In a galaxy far, far away, a young director created an epic that dominated the imaginations of generations. But what if Star Wars were based on earlier literary traditions? This week, I’m taking a look at the Tattúínárdøla saga: all six Lucas films as Old Norse saga.
I had been aware of the Tattúínárdøla saga and the Shakespearean script for a while, and accidentally started reading the saga after a second viewing of The Force Awakens. When I was rapidly pointed at the Irish retelling by the lovely Lynn, it was a given: I would have to read them all and discover what these reimaginings had to tell us (and will Han shoot first?).
The first thing I discovered is just how awesome the folk who took these projects on are. Both Jackson Crawford (The Tattúínárdøla Saga) and Tom O’Donnell (The Tattoine Cycle) took the academic approach: Crawford includes academic notes and discourse on sources in his introduction to the saga, and O’Donnell includes footnotes explaining the literary references in use. Honestly, I was dancing in my chair by this point, and that’s before I got reading the meat of the stories.
According to the introduction, the films take their lead from a late Middle High German manuscript that is considered corrupt; the text as pieced together by Crawford uses a number of older (and sometimes conflicting) Icelandic manuscripts, and an older German poem as a source for the ending.

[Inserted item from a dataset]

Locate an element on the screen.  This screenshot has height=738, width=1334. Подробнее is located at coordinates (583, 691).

This permits Crawford to change all sorts of detail to bring the tale in line with saga traditions (for which read make it more bloodthirsty and masculine), as well as to have cheerful side-swipes at broader issues within Star Wars fandom. Jar-Jar Binks and the pod-racing scenes are dismissed as late additions to that corrupt Middle High German epic, and an older tradition is used in which Jar-Jar is summarily killed by an angry young Anakin. The text also has a few things to say about whether Hani Solosson shot first 😉
The saga relates Episodes I – IV in detail, skips over Episode V almost entirely and then adjusts much of Episode VI (bearing in mind Lucas’s preference for a generally dismissed manuscript). It’s much concerned with fathers and sons – so no change there – and the question of oathbreaking vs vengeance. The droids – especially Artú Dítússon – and the technology obvious need a great deal of adaptation, some of which is inspired.

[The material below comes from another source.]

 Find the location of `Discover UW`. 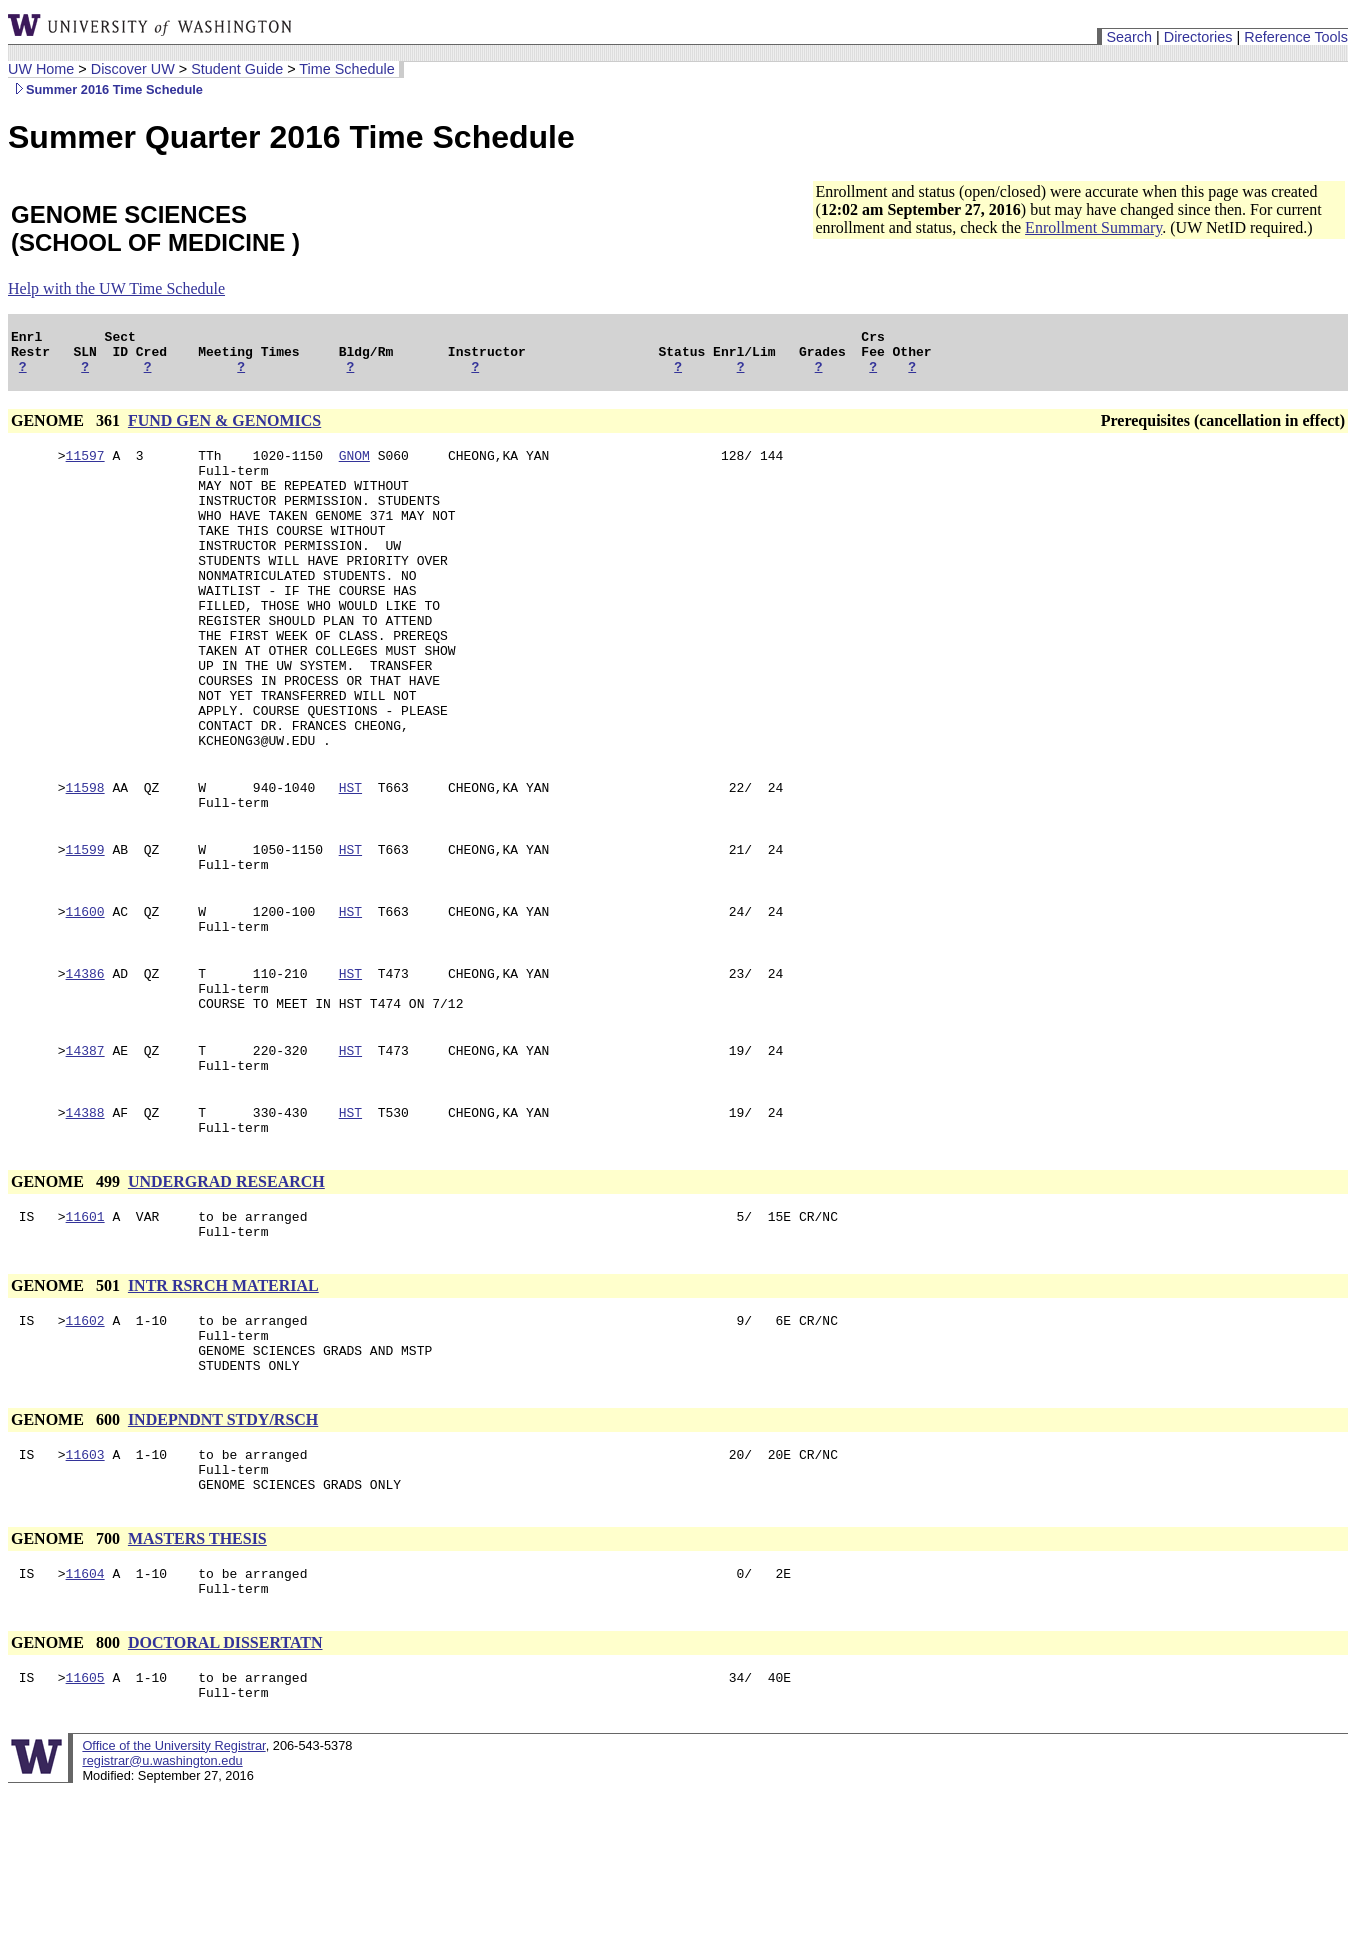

Sadly, the women in the saga are largely played down. While Paðéma and Leia do appear and retain some of their agency, Leia in particular has a much reduced role and I actually growled when Víga-Óbívan (who comes off worst out of this retelling – he’s an unpleasant Viking) dismissively relinquishes baby Leia to Irish king Beilorgana because she’s only a girl. For the purposes of vengeance, he is only interested in Lúkr. Overall, I think this tells us more about the Norse saga tradition than late 70s US culture, but it bears noting that it’s not hard to sideline or downplay – retelling The Force Awakens would be rather more challenging (although I’m sure there’s at least one Icelandic saga entirely about a woman; I may need to try and find it).
I thoroughly enjoyed this as a random distraction. It sort of makes me want to learn Old Norse, although having been to Iceland recently, I sort of did already.